THE TASK
Transcribe the entries exactly as given and skip whatever images they hold.

START SUPPLIED RECORDS

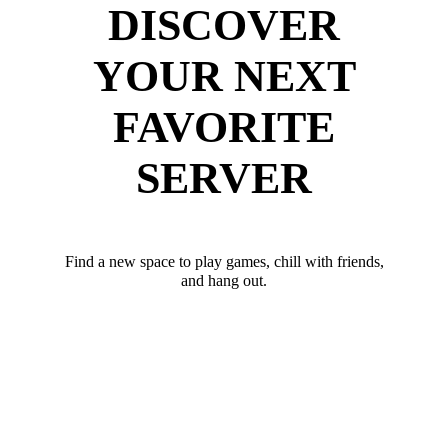
DISCOVER
YOUR NEXT
FAVORITE
SERVER
Find a new space to play games, chill with friends,
and hang out.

END SUPPLIED RECORDS

EXERCISE RESPONSE
DISCOVER
YOUR NEXT
FAVORITE
SERVER
Find a new space to play games, chill with friends,
and hang out.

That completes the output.